Q&A: How an unexpected credit score drop could signal a serious problem

Dear Liz: I pay off each of my credit card purchases online, usually within a few days. My monthly statement balance is usually $0 even though I use the card frequently. The card is my only open credit account. I saw my credit score recently and it has dipped below 650. It used to be over 800 several years ago. Is my diligence hurting my score? Should I wait to pay off my card until the statement posts? Is there another way to improve my credit?

Answer: A drop that drastic may indicate a more serious problem, such as a late payment or a collection account. Please check your credit reports at all three credit bureaus at AnnualCreditReport.com. (Enter the exact name in your browser as there are many look-alike sites that will try to charge you for what should be free access to your reports. If you’re asked for a credit card number, you’re on the wrong site.) Unexpected credit score drops can be an indication of fraud, so do this as soon as possible.

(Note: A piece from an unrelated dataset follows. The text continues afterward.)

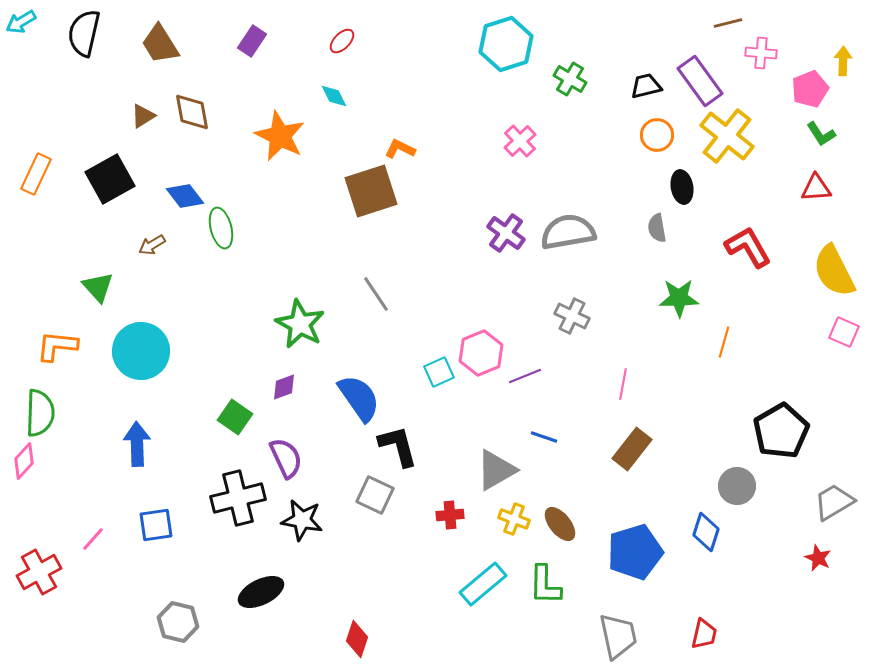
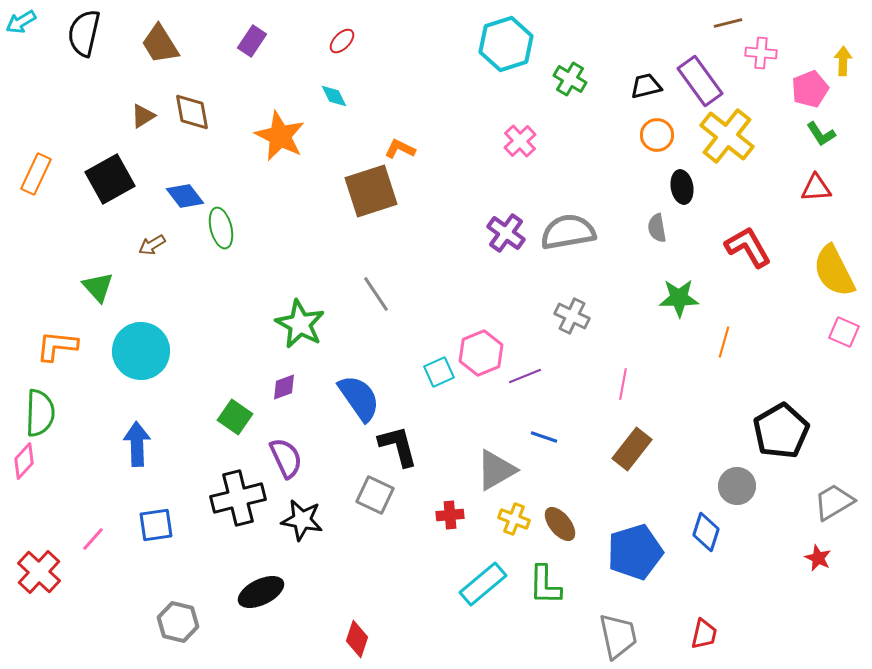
red cross at (39, 572): rotated 18 degrees counterclockwise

If you don’t see anything suspicious, then you probably can blame your habit of leaving a zero balance and having only one card. You don’t have to carry credit card debt to have good scores, but a small balance on the statement closing date helps indicate to credit scoring formulas that you are actively using your account. You can and should pay the balance off in full before the due date to avoid interest charges. Adding another credit account or two should further strengthen your scores.

You didn’t mention which score you saw (you have many) or where you got it, but consider monitoring at least one of your scores so you can gauge your progress. Banks and credit card companies often offer free scores. If yours don’t, consider signing up for another service that offers free scores. Discover, for example, offers free FICO scores to everyone, not just its own customers.